### Records ###
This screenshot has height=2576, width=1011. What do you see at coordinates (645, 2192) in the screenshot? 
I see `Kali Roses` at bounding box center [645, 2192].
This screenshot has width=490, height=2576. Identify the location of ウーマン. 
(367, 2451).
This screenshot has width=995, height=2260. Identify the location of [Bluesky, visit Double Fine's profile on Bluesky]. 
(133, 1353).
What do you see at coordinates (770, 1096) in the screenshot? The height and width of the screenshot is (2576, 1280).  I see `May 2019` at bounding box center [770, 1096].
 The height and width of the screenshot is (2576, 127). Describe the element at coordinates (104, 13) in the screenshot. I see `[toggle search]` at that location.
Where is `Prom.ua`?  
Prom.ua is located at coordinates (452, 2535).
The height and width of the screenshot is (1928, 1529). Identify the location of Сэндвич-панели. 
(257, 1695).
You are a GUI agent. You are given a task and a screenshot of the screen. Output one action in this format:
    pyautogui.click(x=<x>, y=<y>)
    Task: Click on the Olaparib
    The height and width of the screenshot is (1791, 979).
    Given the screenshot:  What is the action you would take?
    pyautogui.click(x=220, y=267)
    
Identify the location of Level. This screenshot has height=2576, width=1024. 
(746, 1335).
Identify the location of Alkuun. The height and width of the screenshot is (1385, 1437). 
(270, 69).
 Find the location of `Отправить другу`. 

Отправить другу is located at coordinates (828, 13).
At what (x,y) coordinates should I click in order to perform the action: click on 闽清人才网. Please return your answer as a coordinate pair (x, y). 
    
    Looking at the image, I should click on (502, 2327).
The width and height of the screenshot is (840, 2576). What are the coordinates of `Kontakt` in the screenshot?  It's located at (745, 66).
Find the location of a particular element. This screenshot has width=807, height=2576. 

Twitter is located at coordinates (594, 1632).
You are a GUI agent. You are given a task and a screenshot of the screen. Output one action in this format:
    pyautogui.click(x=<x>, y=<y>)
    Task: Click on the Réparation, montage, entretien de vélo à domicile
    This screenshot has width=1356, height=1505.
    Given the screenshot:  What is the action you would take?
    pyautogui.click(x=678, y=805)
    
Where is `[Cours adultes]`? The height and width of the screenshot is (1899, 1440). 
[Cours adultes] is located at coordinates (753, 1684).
###
▶ [Task brief]
Would you transcribe every entry exactly, leaving nothing out?

▶ [Output for this task]
This screenshot has height=2576, width=1011. What do you see at coordinates (645, 2192) in the screenshot? 
I see `Kali Roses` at bounding box center [645, 2192].
This screenshot has width=490, height=2576. Identify the location of ウーマン. 
(367, 2451).
This screenshot has width=995, height=2260. Identify the location of [Bluesky, visit Double Fine's profile on Bluesky]. 
(133, 1353).
What do you see at coordinates (770, 1096) in the screenshot? The height and width of the screenshot is (2576, 1280).  I see `May 2019` at bounding box center [770, 1096].
 The height and width of the screenshot is (2576, 127). Describe the element at coordinates (104, 13) in the screenshot. I see `[toggle search]` at that location.
Where is `Prom.ua`?  
Prom.ua is located at coordinates (452, 2535).
The height and width of the screenshot is (1928, 1529). Identify the location of Сэндвич-панели. 
(257, 1695).
You are a GUI agent. You are given a task and a screenshot of the screen. Output one action in this format:
    pyautogui.click(x=<x>, y=<y>)
    Task: Click on the Olaparib
    The height and width of the screenshot is (1791, 979).
    Given the screenshot:  What is the action you would take?
    pyautogui.click(x=220, y=267)
    
Identify the location of Level. This screenshot has height=2576, width=1024. 
(746, 1335).
Identify the location of Alkuun. The height and width of the screenshot is (1385, 1437). 
(270, 69).
 Find the location of `Отправить другу`. 

Отправить другу is located at coordinates (828, 13).
At what (x,y) coordinates should I click in order to perform the action: click on 闽清人才网. Please return your answer as a coordinate pair (x, y). 
    
    Looking at the image, I should click on (502, 2327).
The width and height of the screenshot is (840, 2576). What are the coordinates of `Kontakt` in the screenshot?  It's located at (745, 66).
Find the location of a particular element. This screenshot has width=807, height=2576. 

Twitter is located at coordinates (594, 1632).
You are a GUI agent. You are given a task and a screenshot of the screen. Output one action in this format:
    pyautogui.click(x=<x>, y=<y>)
    Task: Click on the Réparation, montage, entretien de vélo à domicile
    This screenshot has width=1356, height=1505.
    Given the screenshot:  What is the action you would take?
    pyautogui.click(x=678, y=805)
    
Where is `[Cours adultes]`? The height and width of the screenshot is (1899, 1440). 
[Cours adultes] is located at coordinates (753, 1684).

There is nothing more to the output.